How to Attack the Legal Profession’s Diversity Problem (Perspective)

Deborah Jones Merritt, John Deaver Drinko/Baker & Hostetler :

This month the ABA’s Council, which bears responsibility for accrediting law schools, will consider a proposal to tighten the accreditation standard governing bar passage. The proposed standard is a modest one: It requires simply that three-quarters of a school’s graduates who choose to take the bar exam pass that exam within two years of their first try.

Opponents of the proposal argue that it will diminish diversity in the legal profession. They draw upon data showing that minority applicants pass the bar at lower rates than their white peers. Requiring law schools to meet this modest bar passage standard, they suggest, will close down schools that enroll a substantial number of minority students.
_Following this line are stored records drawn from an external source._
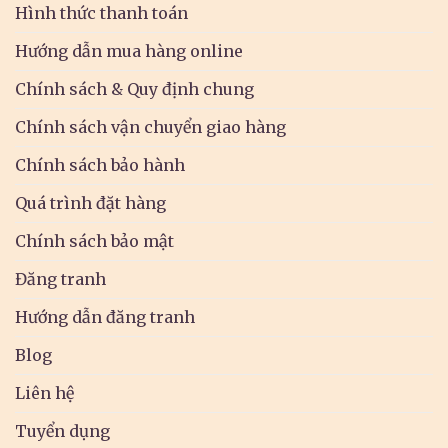
Hình thức thanh toán
Hướng dẫn mua hàng online
Chính sách & Quy định chung
Chính sách vận chuyển giao hàng
Chính sách bảo hành
Quá trình đặt hàng
Chính sách bảo mật
Đăng tranh
Hướng dẫn đăng tranh
Blog
Liên hệ
Tuyển dụng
Some of these claims are well intentioned, but they are misguided. They endorse a system of legal education in which minority students disproportionately enroll at low-ranked law schools, pay top tuition to attend those schools, and fail the bar exam at distressingly high rates. This is not a recipe for diversifying the legal profession.

Law schools have much better tools for accomplishing that goal. We could lower tuition, which would help less affluent minorities afford law school. We could award scholarships based on need, rather than LSAT scores. We could reform teaching methods to support first-generation lawyers. We could devote more resources to pipeline programs that offer opportunities to high school and college students.